Eric Souther shows at Lubeznik Center for the Arts

Eric Souther shows at Lubeznik Center for the Arts


Eric Souther, associate professor of new media, finds the importance in showing art in more rural areas to be of increasing importance. To move away from the cultural hubs and integrate to share ideas.


“If you can actually show to rural America, media arts and other ways of thinking, what’s the implication of that?  Maybe the more radical, avant-garde exhibition spaces are outside of our cultural hubs," he says.

On November 3, 2017, Fragile Codes opened at the Lubeznik Center for the Arts in Michigan City, pairing Souther with artist Jason Bernagozzi’s in a video and new media exhibit. The exhibit runs through January 6, 2018. South and Bernagozzi attended the Kansas City Art Institute for their undergraduate degrees and Alfred University for their graduate degrees.

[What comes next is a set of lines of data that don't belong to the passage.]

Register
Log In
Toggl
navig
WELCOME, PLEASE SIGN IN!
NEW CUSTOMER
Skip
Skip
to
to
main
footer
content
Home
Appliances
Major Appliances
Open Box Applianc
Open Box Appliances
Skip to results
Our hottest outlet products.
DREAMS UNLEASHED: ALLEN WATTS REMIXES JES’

On opening night, Souther and Bernagozzi were on hand to discuss their works with visitors to the gallery. Entering the gallery, one is immediately surrounded by stunning visuals playing on screens, projected onto a statue, the walls, and within their own sculptures. The exhibition seeks to challenge perceptions of ritual, location, the news, and political figures.

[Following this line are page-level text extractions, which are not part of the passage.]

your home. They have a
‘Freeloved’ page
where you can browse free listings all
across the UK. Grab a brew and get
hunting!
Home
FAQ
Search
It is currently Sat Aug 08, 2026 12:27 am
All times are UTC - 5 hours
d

“We were introducing many of the viewers that came to video art for the very first time. Some of the responses were ‘I looked around and I just don’t get it,’ and we’re like ‘yeah, not getting it is OK, let’s talk,’ and those conversations were very fruitful and interesting,” Souther says.

Included in the gallery are several of Eric Souther’s works such as Search Engine Vision “Christ,”Projection Buddha, and his 2016 ArtPrize award winner Search Engine Vision “ISIS.”

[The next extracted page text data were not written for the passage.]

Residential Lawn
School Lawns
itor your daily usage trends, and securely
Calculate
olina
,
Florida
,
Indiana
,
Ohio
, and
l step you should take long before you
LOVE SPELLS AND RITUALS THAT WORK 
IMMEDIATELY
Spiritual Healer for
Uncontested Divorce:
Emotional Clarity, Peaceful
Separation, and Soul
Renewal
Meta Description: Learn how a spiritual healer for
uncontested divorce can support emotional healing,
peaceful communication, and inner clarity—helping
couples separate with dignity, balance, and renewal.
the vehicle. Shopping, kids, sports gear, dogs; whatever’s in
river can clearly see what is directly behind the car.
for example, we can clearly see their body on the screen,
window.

Search Engine Vision ‘ISIS’ alone contains 2,000 videos, with an even split between those featuring the Egyptian Goddess and those from the terrorist organization. The presentation twists the two to challenge the definition of ISIS through different interpretations. 


“You have Christ, you have Buddha. Not necessarily religion, but ritual. They’re two different things,” explains Souther of his works.

The pieces featured thousands of videos that have specific subjects, and explore how that same idea can be applied and interpreted differently surrounding seemingly the same subject.

Bernagozzi’s works include his multichannel video installation Citystream, Cathodic Vernacular, and I Believe it is a Signal.

Citystream features two videos on a 15-minute loop with imagery that seems to crash and melt into itself.


“This is a piece that’s about seeing the city of Syracuse, N.Y., as an organism, as a whole body, instead of individual parts,” Bernagozzi describes. “We tend to compartmentalize different parts of the city like they’re separate, like ‘this is the bad part of town, this is the rich part of town, this is the up and coming part of town.’ So rather than try to see the city as individual, autonomous parts, [here we’re] seeing it as an organism.” 

The video uses a technique that Bernagozzi and Souther came up with as undergrads. Souther refers to the technique as “data-moshing.”

“You’re essentially taking video and slamming it into other videos in a way that it can’t refresh itself,” explains Bernagozzi. “It gives the impression that something always came before.”

Bernagozzi and Souther are both board members of Signal Culture, located in Owego, N.Y. They have worked on developing several apps together, which are also on display at the exhibition.